__Data for review__.
──────────────────────────────

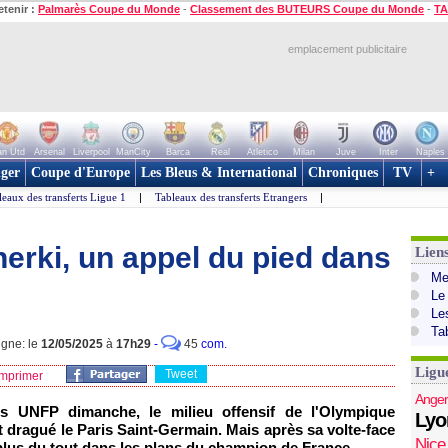
etenir :
Palmarès Coupe du Monde
-
Classement des BUTEURS Coupe du Monde
-
TA
emplacement publicitaire
n Utd
Arsenal
Liverpool
ManCity
Barca
Real
Atletico
Milan
Juve
Inter
Naples
ger
Coupe d'Europe
Les Bleus & International
Chroniques
TV
+
leaux des transferts Ligue 1
|
Tableaux des transferts Etrangers
|
erki, un appel du pied dans
Lien
Mer
Le
Le
Ta
igne: le
12/05/2025
à
17h29
-
45
com.
Ligu
Tweet
mprimer
Anger
s UNFP dimanche, le milieu offensif de l'Olympique
Lyo
dragué le Paris Saint-Germain. Mais après sa volte-face
Nice
e plus du tout dans les plans du champion de France.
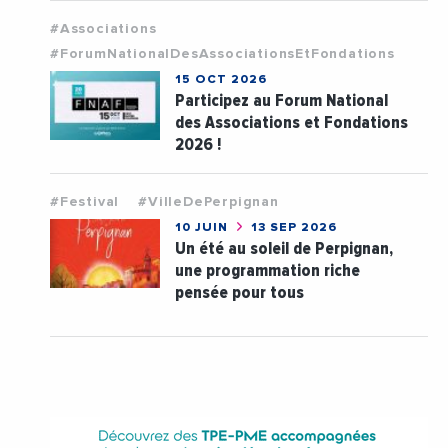
#Associations
#ForumNationalDesAssociationsEtFondations
15 OCT 2026
Participez au Forum National
des Associations et Fondations
2026 !
#Festival
#VilleDePerpignan
10 JUIN
13 SEP 2026
Un été au soleil de Perpignan,
une programmation riche
pensée pour tous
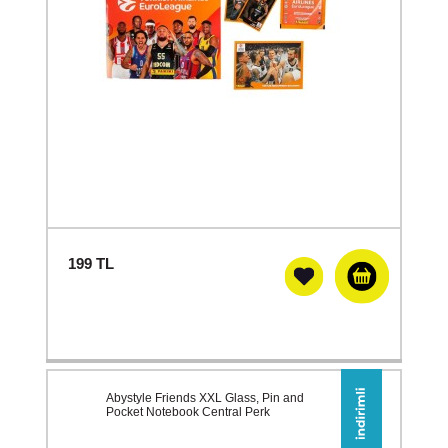
199
TL
Abystyle Friends XXL Glass, Pin and
Pocket Notebook Central Perk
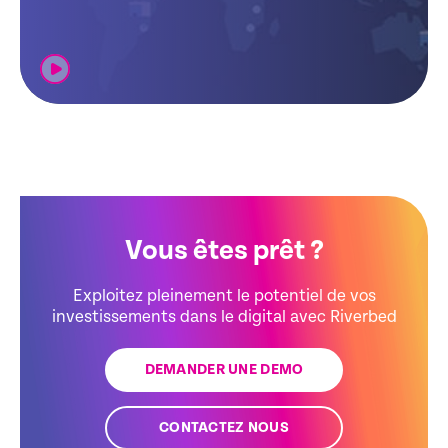
Vous êtes prêt ?
Exploitez pleinement le potentiel de vos
investissements dans le digital avec Riverbed
DEMANDER UNE DEMO
CONTACTEZ NOUS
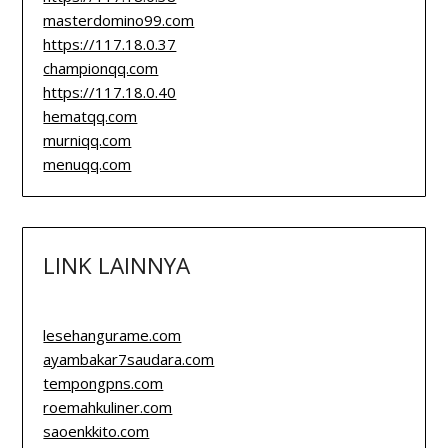
masterdomino99.com
https://117.18.0.37
championqq.com
https://117.18.0.40
hematqq.com
murniqq.com
menuqq.com
LINK LAINNYA
lesehangurame.com
ayambakar7saudara.com
tempongpns.com
roemahkuliner.com
saoenkkito.com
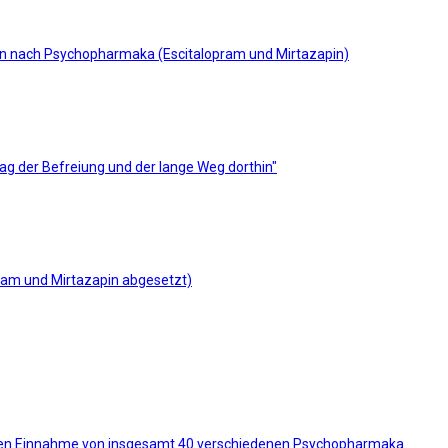
eben nach Psychopharmaka (Escitalopram und Mirtazapin)
Tag der Befreiung und der lange Weg dorthin"
pram und Mirtazapin abgesetzt)
ren Einnahme von insgesamt 40 verschiedenen Psychopharmaka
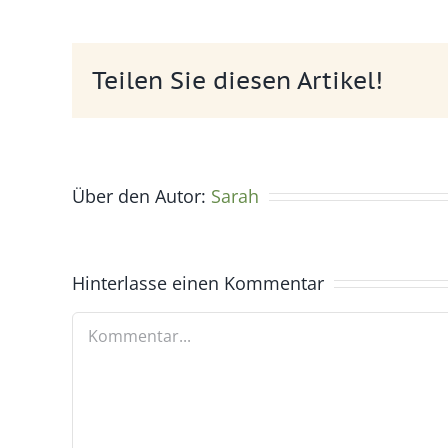
Teilen Sie diesen Artikel!
Über den Autor:
Sarah
Hinterlasse einen Kommentar
Kommentar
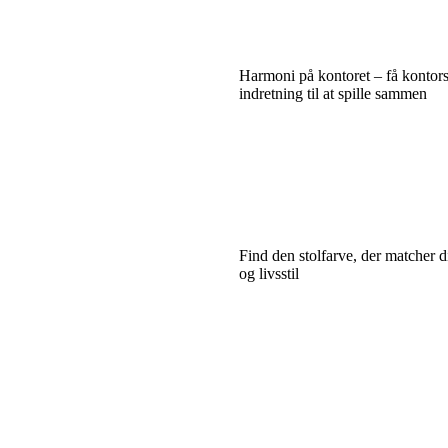
Harmoni på kontoret – få kontors
indretning til at spille sammen
Find den stolfarve, der matcher 
og livsstil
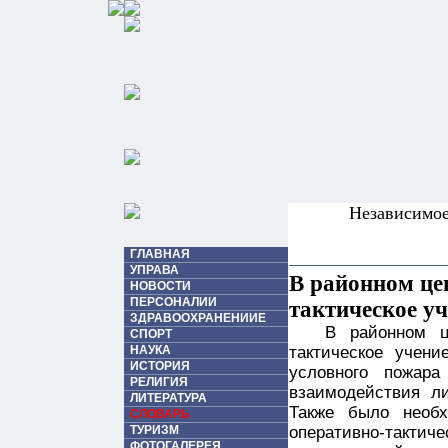
Независимо
ГЛАВНАЯ
УПРАВА
В районном це
НОВОСТИ
ПЕРСОНАЛИИ
тактическое уч
ЗДРАВООХРАНЕНИИЕ
В районном ц
СПОРТ
НАУКА
тактическое учен
ИСТОРИЯ
условного пожар
РЕЛИГИЯ
взаимодействия ли
ЛИТЕРАТУРА
Также было необ
СЛОВАРЬ
ТУРИЗМ
оперативно-такт
ФОТОГАЛЕРЕЯ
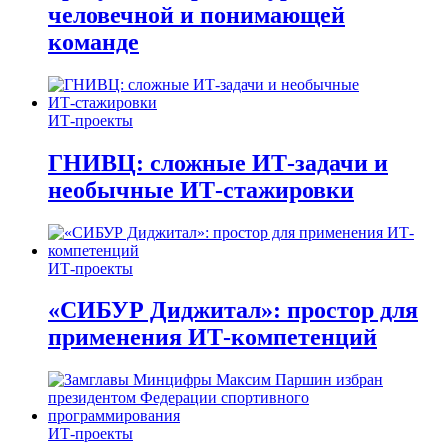
человечной и понимающей
команде
ИТ-проекты
ГНИВЦ: сложные ИТ‑задачи и
необычные ИТ‑стажировки
ИТ-проекты
«СИБУР Диджитал»: простор для
применения ИТ-компетенций
ИТ-проекты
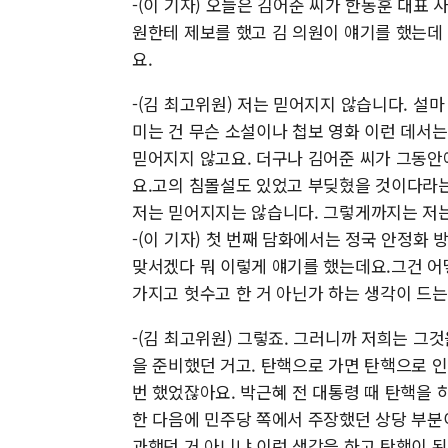
-(이 기자) 오늘은 김어준 씨가 한동훈 대표
원한테 제보를 했고 김 의원이 얘기를 했는데
요.
-(김 최고위원) 저는 믿어지지 않습니다. 설
미는 건 무슨 소설이나 첩보 영화 이런 데서
믿어지지 않고요. 더구나 김어준 씨가 그동안
요.고의 침몰설도 있었고 부딪혔을 것이다라는
저는 믿어지지는 않습니다. 그렇게까지는 저
-(이 기자) 첫 번째 담화에서는 정국 안정화
맞서겠다 뭐 이렇게 얘기를 했는데요.그건 어
가지고 헛수고 한 거 아닌가 하는 생각이 드는
-(김 최고위원) 그렇죠. 그러니까 저희는 그
을 준비했던 거고. 탄핵으로 가면 탄핵으로 
번 했었잖아요. 박근혜 전 대통령 때 탄핵을
한 다음에 민주당 쪽에서 주장했던 상당 부분
과했던 거 아니냐 이런 생각을 하고 탄핵이 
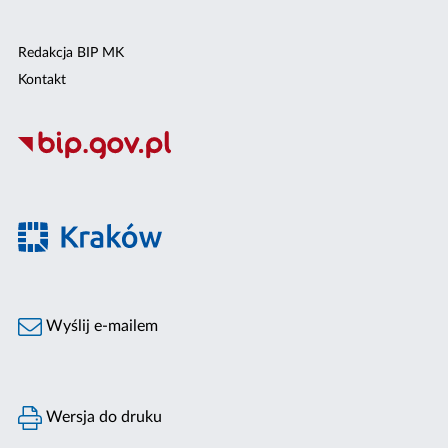
Redakcja BIP MK
Kontakt
Wyślij e-mailem
Wersja do druku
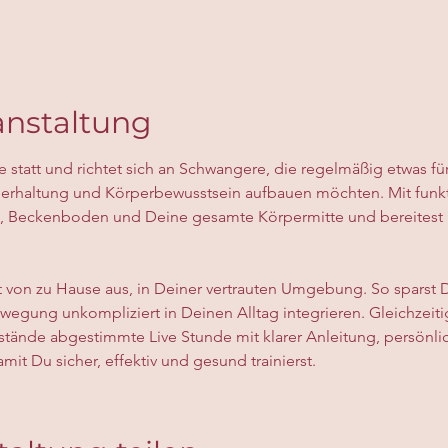
anstaltung
ne statt und richtet sich an Schwangere, die regelmäßig etwas fü
Körperhaltung und Körperbewusstsein aufbauen möchten. Mit funkt
, Beckenboden und Deine gesamte Körpermitte und bereitest 
t von zu Hause aus, in Deiner vertrauten Umgebung. So sparst 
egung unkompliziert in Deinen Alltag integrieren. Gleichzeitig
tände abgestimmte Live Stunde mit klarer Anleitung, persönlic
it Du sicher, effektiv und gesund trainierst.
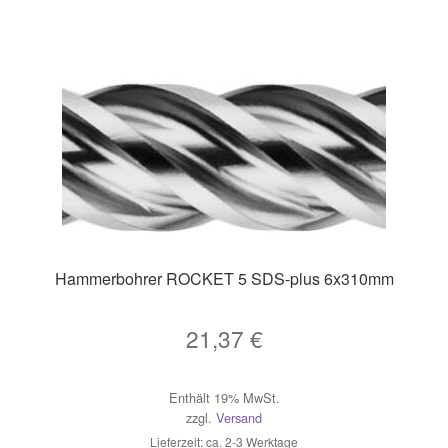
Hammerbohrer ROCKET 5 SDS-plus 6x310mm
21,37
€
Enthält 19% MwSt.
zzgl.
Versand
Lieferzeit: ca. 2-3 Werktage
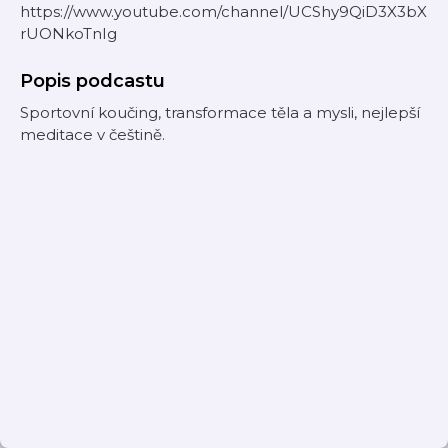
https://www.youtube.com/channel/UCShy9QiD3X3bX
rUONkoTnIg
Popis podcastu
Sportovní koučing, transformace těla a mysli, nejlepší
meditace v češtině.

──────────────────────────────

__Required action__.
Transcribe the lines above exactly, beginning at the one with "-(이 기자) 첫 번째 담화에서는 정국 안정화" and ending at the one with "Körpermitte und bereitest". Include both; exclude the pictures.

__Output below__.
-(이 기자) 첫 번째 담화에서는 정국 안정화
맞서겠다 뭐 이렇게 얘기를 했는데요.그건 어
가지고 헛수고 한 거 아닌가 하는 생각이 드는
-(김 최고위원) 그렇죠. 그러니까 저희는 그
을 준비했던 거고. 탄핵으로 가면 탄핵으로 
번 했었잖아요. 박근혜 전 대통령 때 탄핵을
한 다음에 민주당 쪽에서 주장했던 상당 부분
과했던 거 아니냐 이런 생각을 하고 탄핵이 
Redakcja BIP MK
Kontakt
Wyślij e-mailem
Wersja do druku
anstaltung
ne statt und richtet sich an Schwangere, die regelmäßig etwas fü
Körperhaltung und Körperbewusstsein aufbauen möchten. Mit funkt
, Beckenboden und Deine gesamte Körpermitte und bereitest 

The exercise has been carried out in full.